━━━ MATERIAL SHOWN ━━━

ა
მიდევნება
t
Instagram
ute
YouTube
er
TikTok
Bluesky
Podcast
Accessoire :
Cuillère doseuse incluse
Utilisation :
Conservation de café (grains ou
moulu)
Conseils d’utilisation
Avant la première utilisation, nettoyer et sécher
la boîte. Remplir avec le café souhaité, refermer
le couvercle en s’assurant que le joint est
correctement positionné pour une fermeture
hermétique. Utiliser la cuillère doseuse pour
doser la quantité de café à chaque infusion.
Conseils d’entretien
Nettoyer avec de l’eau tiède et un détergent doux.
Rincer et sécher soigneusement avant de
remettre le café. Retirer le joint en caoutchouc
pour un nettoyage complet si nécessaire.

━━━
━━━ MATERIAL SHOWN ━━━

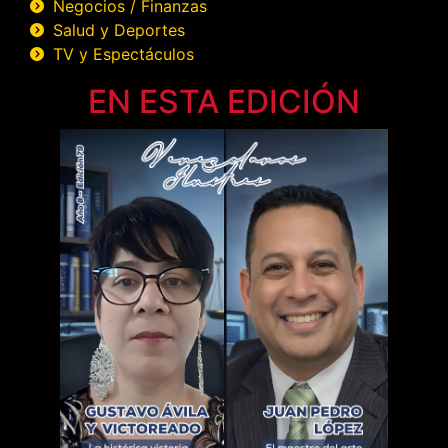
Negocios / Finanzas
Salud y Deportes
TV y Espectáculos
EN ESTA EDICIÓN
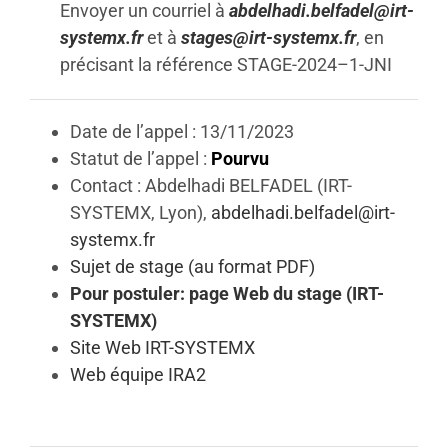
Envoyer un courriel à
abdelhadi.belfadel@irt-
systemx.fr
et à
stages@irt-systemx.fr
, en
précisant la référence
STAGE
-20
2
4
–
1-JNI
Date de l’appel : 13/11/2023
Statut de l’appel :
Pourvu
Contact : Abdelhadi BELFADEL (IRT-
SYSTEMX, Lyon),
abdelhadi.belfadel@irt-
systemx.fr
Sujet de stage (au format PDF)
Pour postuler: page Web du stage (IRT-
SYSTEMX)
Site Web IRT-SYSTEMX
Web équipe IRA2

━━━
━━━ MATERIAL SHOWN ━━━

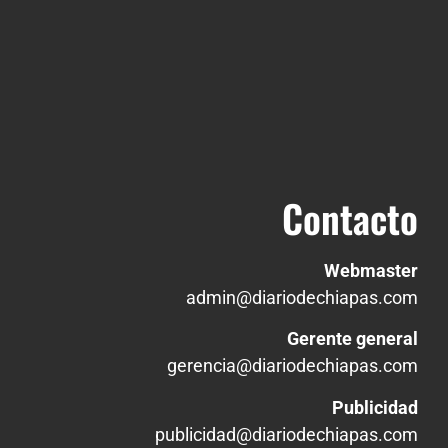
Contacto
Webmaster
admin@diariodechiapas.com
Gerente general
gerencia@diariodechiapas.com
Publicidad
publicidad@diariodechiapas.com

━━━

Pull each line containing the word "joint" out of the data above.

le couvercle en s’assurant que le joint est
remettre le café. Retirer le joint en caoutchouc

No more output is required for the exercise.